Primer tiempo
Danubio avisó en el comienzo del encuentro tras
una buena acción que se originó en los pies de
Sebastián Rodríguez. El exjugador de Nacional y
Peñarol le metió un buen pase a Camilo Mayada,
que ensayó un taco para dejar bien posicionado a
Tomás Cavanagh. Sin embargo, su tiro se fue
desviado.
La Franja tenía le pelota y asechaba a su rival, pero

━━━━━━━━━━━━━━━━

__To do__
Copy, without any change, the lines from the one that contains "Tomás Cavanagh. Sin embargo, su tiro se fue" to the final line of the entries above.

__Your solution__
Tomás Cavanagh. Sin embargo, su tiro se fue
desviado.
La Franja tenía le pelota y asechaba a su rival, pero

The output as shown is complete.